§ TASK TO CARRY OUT: Would you return every line of the listing below that has "International" in it?

§ LISTED RECORDS:
⟨

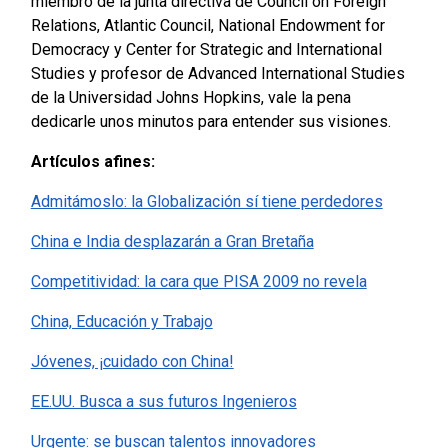
miembro de la junta directiva de Council on Foreign
Relations, Atlantic Council, National Endowment for
Democracy y Center for Strategic and International
Studies y profesor de Advanced International Studies
de la Universidad Johns Hopkins, vale la pena
dedicarle unos minutos para entender sus visiones.
Artículos afines:
Admitámoslo: la Globalización sí tiene perdedores
China e India desplazarán a Gran Bretaña
Competitividad: la cara que PISA 2009 no revela
China, Educación y Trabajo
Jóvenes, ¡cuidado con China!
EE.UU. Busca a sus futuros Ingenieros
Urgente: se buscan talentos innovadores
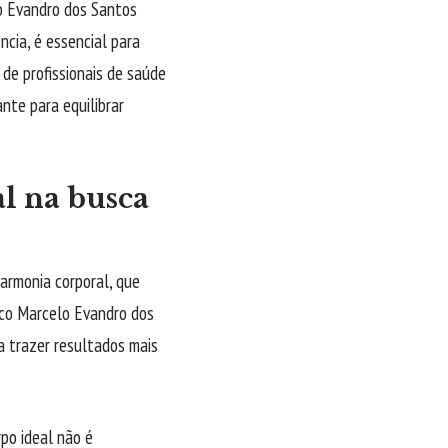
o Evandro dos Santos
cia, é essencial para
 de profissionais de saúde
te para equilibrar
l na busca
harmonia corporal, que
tico Marcelo Evandro dos
 trazer resultados mais
po ideal não é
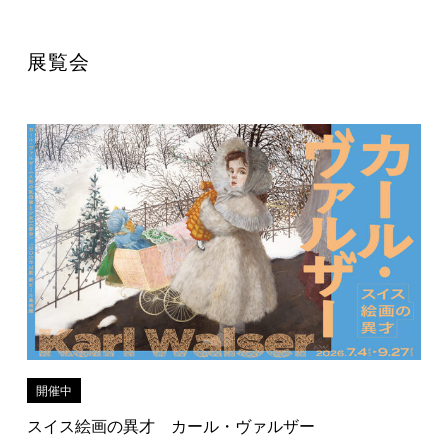
展覧会
開催中
スイス絵画の異才 カール・ヴァルザー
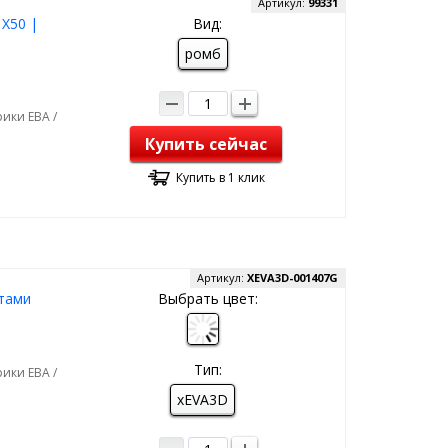
Артикул:
99331
Х50 |
Вид:
ромб
ики ЕВА /
Купить сейчас
Купить в 1 клик
Артикул:
XEVA3D-001407G
ртами
Выбрать цвет:
Тип:
ики ЕВА /
xEVA3D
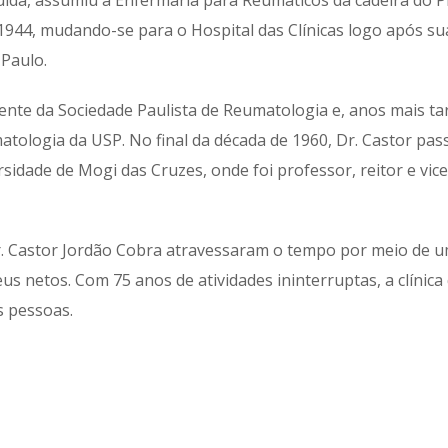
uida, assumiu a Enfermaria para Reumáticos da cadeira do 
1944, mudando-se para o Hospital das Clínicas logo após s
 Paulo.
ente da Sociedade Paulista de Reumatologia e, anos mais tar
tologia da USP. No final da década de 1960, Dr. Castor pas
idade de Mogi das Cruzes, onde foi professor, reitor e vic
 Dr. Castor Jordão Cobra atravessaram o tempo por meio de u
 seus netos. Com 75 anos de atividades ininterruptas, a clín
s pessoas.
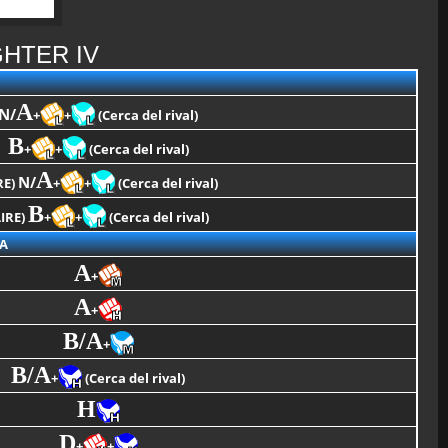
GHTER IV
A
N/
+
+
(Cerca del rival)
B
+
+
(Cerca del rival)
A
N/
RE)
+
+
(Cerca del rival)
B
AIRE)
+
+
(Cerca del rival)
A
A
+
A
+
B/A
+
B/A
+
(Cerca del rival)
H
D
+
+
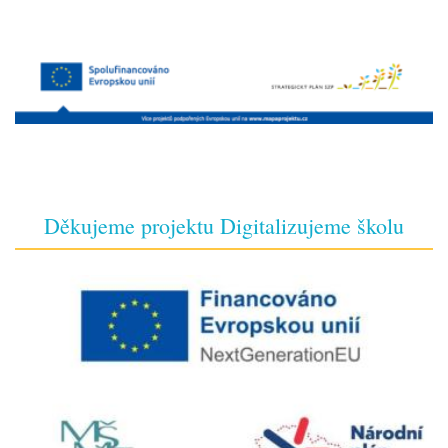
Děkujeme projektu Digitalizujeme školu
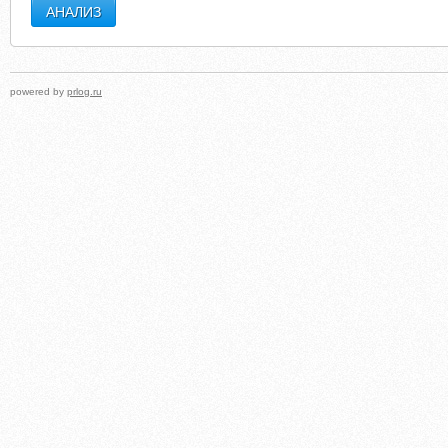
powered by
prlog.ru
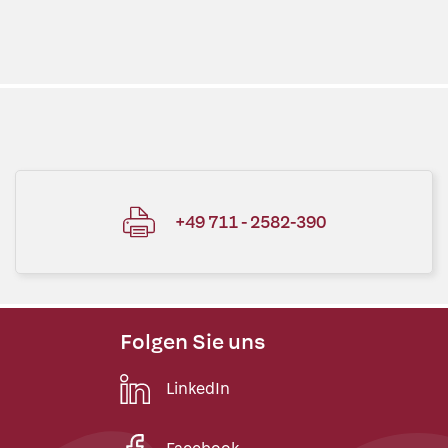
+49 711 - 2582-390
Folgen Sie uns
LinkedIn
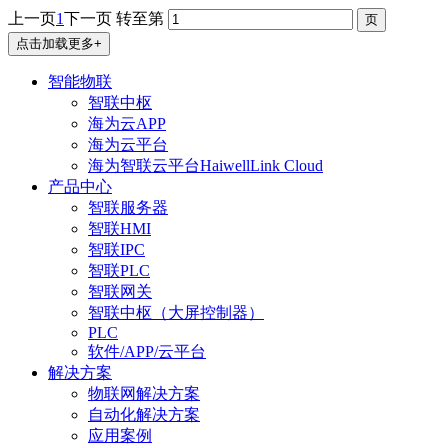
上一页
1
下一页
转至第
点击加载更多+
智能物联
智联中枢
海为云APP
海为云平台
海为智联云平台HaiwellLink Cloud
产品中心
智联服务器
智联HMI
智联IPC
智联PLC
智联网关
智联中枢（大屏控制器）
PLC
软件/APP/云平台
解决方案
物联网解决方案
自动化解决方案
应用案例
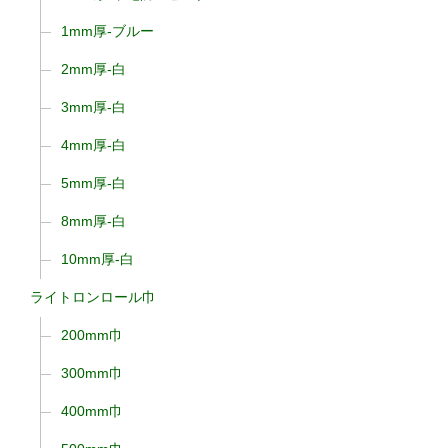
1mm厚-ブルー
2mm厚-白
3mm厚-白
4mm厚-白
5mm厚-白
8mm厚-白
10mm厚-白
ライトロンロール巾
200mm巾
300mm巾
400mm巾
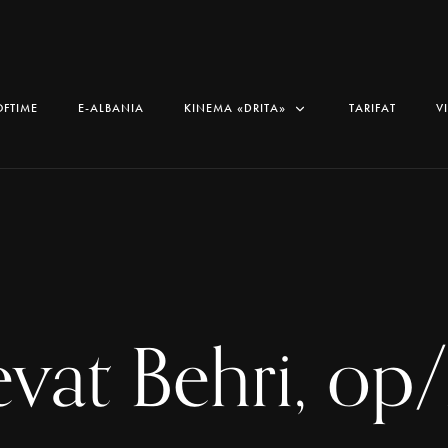
OFTIME
E-ALBANIA
KINEMA «DRITA»
TARIFAT
V
vat Behri, op/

⟩

§ RESPONSE:
Democracy y Center for Strategic and International
Studies y profesor de Advanced International Studies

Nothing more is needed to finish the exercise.